WORK ORDER:
Set down exactly the stretch of lines below that opens at the line containing "activity on accounts." and continues through the last line of the entries, and nothing else.

EXCERPTED RECORDS:
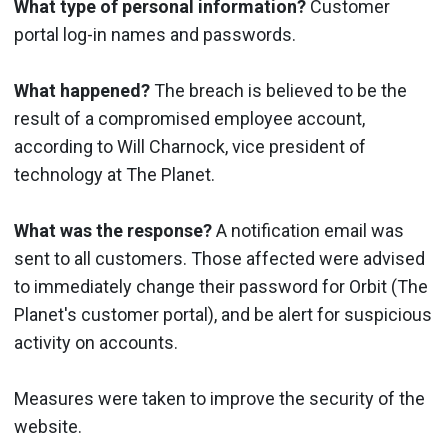
What type of personal information?
Customer
portal log-in names and passwords.
What happened?
The breach is believed to be the
result of a compromised employee account,
according to Will Charnock, vice president of
technology at The Planet.
What was the response?
A notification email was
sent to all customers. Those affected were advised
to immediately change their password for Orbit (The
Planet's customer portal), and be alert for suspicious
activity on accounts.
Measures were taken to improve the security of the
website.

RESULT BELOW:
activity on accounts.
Measures were taken to improve the security of the
website.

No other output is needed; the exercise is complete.